Before long he rested his head against the chair and dozed off.
51
Stone was dreaming of Election Day in the United States. He was in a large hall with a movie-theater-sized television screen, and Kate Lee was making a gracious, very affecting concession speech. “In the end,” she was saying, “it was all the fault of someone named Stone Barrington, who I had never heard of until last week. . . .”
Stone tried to speak, but someone put tape over his mouth and something black over his eyes, and his hands were taped to the arms of his chair.
“There,” a man’s voice said. “He will be most comfortable.”
Stone, still half in his dream, tried to protest that Kate’s loss was not his fault, but he stopped himself. This part with the tape and the blindfold and the chair was no dream. He reoriented to the extent that he could. First, he wondered if he had been drugged, but he decided that was impossible, since the only thing he had eaten or drunk since yesterday had been given to him by Holly.
“Mmmph!” he said, wanting to speak.
“Just rest quietly, my friend,” a soothing voice said, in an accent that was not British or American but was otherwise not immediately identifiable. “He will be here soon, and then you will know everything.”
Stone was not looking forward to knowing everything, beyond the point where he had been so rudely awakened. He wondered if Holly really had drugged him, and if this event were part of what had been discussed at her meeting at the Paris station. He was still drowsy, and gradually he nodded off again, surprised at how relaxed he was.
He was awakened by a woman’s voice, speaking in French, apparently coming from another room. There was protest in her words, whatever they were.
Then someone untied the blindfold, and Stone blinked in the unaccustomed light. A man stood in front of him; he had a very good look at a silver belt buckle before the tape was ripped from his face. “Shit!” he said.
“Sorry, Mr. Barrington, it was the most humane method,” the belt buckle said. Then the man backed away from him and sat down in the chair opposite Stone’s. He slowly recognized Jacques Chance, prefect of Paris police, brother of Mirabelle.
“Thank you for your humanity,” Stone said.
“Jacques!” the woman in the next room said insistently.

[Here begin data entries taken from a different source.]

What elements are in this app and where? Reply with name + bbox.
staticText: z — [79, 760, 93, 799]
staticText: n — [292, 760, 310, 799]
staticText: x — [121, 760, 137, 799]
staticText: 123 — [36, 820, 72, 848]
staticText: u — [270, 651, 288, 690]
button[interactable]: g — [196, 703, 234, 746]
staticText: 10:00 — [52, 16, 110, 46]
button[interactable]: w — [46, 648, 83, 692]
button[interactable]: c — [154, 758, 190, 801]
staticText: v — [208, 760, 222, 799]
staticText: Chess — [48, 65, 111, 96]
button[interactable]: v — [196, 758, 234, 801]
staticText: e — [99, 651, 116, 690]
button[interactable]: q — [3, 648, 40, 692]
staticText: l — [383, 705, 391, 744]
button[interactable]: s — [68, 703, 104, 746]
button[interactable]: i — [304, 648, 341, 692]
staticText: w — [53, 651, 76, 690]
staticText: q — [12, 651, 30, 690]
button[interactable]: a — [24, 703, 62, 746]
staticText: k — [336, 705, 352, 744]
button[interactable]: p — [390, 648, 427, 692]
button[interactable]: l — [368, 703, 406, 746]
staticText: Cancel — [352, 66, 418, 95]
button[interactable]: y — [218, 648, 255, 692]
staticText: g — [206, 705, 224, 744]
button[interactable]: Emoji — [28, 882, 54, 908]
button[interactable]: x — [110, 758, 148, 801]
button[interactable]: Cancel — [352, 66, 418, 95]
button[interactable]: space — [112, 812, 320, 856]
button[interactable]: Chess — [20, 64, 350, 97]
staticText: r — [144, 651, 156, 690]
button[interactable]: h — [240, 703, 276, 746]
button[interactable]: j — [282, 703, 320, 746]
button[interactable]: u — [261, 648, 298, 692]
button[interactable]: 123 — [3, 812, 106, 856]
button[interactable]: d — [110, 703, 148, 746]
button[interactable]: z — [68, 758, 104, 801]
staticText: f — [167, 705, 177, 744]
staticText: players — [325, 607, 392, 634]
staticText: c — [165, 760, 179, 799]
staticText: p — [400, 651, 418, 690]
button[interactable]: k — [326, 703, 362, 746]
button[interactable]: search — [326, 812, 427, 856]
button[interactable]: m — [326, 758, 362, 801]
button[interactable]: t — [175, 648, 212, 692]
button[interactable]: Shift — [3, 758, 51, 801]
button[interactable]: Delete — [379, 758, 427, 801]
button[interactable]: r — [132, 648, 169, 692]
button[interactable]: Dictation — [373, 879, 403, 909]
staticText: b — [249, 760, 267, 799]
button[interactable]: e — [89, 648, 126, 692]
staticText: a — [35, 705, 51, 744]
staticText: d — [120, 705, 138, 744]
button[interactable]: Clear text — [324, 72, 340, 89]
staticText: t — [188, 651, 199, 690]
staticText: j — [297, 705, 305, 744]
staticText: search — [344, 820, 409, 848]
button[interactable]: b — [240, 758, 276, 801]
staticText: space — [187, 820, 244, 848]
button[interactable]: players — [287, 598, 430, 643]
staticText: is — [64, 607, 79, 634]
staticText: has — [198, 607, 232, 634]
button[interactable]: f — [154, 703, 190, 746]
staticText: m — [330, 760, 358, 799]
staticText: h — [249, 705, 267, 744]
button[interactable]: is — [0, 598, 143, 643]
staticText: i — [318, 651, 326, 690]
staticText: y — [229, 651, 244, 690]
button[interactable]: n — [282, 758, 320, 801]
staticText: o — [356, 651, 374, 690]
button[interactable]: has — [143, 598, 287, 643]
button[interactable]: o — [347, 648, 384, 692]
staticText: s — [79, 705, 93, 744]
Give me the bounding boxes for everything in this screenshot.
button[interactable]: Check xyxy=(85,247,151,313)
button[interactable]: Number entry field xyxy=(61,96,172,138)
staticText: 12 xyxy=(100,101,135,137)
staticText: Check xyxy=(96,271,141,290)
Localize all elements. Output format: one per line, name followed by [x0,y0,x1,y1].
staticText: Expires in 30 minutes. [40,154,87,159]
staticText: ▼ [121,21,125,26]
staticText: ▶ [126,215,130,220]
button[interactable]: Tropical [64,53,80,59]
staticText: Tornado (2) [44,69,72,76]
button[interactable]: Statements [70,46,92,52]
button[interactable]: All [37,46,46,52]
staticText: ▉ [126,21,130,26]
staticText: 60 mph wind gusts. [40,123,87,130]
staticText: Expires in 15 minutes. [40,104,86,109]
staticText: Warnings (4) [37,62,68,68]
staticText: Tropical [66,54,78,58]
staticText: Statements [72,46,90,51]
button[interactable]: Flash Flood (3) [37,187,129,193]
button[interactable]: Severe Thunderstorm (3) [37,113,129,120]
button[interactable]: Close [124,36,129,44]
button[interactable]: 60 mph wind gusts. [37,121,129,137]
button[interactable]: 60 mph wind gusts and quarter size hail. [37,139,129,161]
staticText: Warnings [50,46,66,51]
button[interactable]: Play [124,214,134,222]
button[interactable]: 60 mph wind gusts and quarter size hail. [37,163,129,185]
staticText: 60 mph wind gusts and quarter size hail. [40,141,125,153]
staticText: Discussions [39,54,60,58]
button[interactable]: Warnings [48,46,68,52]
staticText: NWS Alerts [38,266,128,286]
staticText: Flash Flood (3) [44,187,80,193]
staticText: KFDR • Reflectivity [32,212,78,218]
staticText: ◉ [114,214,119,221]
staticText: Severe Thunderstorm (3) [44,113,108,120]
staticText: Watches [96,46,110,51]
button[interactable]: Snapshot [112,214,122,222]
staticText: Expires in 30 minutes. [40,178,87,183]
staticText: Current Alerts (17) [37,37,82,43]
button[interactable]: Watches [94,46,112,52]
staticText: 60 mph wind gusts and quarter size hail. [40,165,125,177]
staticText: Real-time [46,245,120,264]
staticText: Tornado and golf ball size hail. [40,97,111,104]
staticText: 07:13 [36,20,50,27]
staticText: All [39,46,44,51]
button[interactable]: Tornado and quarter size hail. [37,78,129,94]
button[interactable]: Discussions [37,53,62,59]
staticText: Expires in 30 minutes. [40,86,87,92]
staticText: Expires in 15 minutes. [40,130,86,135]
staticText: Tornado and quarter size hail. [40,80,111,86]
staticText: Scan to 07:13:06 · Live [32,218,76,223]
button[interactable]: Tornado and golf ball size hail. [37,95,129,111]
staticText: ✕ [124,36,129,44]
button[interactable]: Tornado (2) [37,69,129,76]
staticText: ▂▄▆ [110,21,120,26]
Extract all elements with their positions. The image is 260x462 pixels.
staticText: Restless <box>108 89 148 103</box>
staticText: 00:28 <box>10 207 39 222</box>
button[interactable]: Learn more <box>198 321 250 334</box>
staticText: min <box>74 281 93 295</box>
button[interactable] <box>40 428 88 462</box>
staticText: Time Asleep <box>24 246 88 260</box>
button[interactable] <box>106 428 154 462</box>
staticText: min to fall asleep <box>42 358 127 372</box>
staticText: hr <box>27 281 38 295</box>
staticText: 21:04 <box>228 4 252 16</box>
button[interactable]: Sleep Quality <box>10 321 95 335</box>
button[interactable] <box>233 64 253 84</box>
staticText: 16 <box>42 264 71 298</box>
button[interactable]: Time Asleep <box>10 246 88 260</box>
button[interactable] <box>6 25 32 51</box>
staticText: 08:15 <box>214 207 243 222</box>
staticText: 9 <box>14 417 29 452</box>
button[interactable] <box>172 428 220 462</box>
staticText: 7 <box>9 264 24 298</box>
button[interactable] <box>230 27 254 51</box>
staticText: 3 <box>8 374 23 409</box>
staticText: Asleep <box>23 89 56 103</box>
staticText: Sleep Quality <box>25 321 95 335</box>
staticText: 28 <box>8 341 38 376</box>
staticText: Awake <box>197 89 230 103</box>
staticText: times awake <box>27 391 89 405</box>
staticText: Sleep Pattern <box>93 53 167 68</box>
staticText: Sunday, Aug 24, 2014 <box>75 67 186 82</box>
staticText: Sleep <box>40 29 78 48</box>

“Silence, ma chère,” Jacques replied. “We will be done here soon.”
“Done with what?” Stone asked, honestly curious.
“That remains to be seen, Mr. Barrington. If you are cooperative, you will autograph some papers for me, and then I will be gone, and you will still be alive.”
Stone didn’t like what he imagined as the alternative. “Let me guess,” he said: “You want me to sign over my interests in the Arrington hotels?”
“Quite right,” Jacques replied. “But you will be handsomely compensated. I have in my possession a banker’s check for thirty million euros, with your name on it. I should think that would be a very happy alternative to what the Russian gentleman would have me subject you to, should you fail to sign.”
“I suppose this is what you would call the carrot or the stick,” Stone said.
“Be happy it is not the frying pan or the fire,” Jacques said. “It could easily have been so, were it not for Mirabelle’s persuasions.”
“Merci beaucoup, Mirabelle!” Stone called out, so that she could hear him in the kitchen.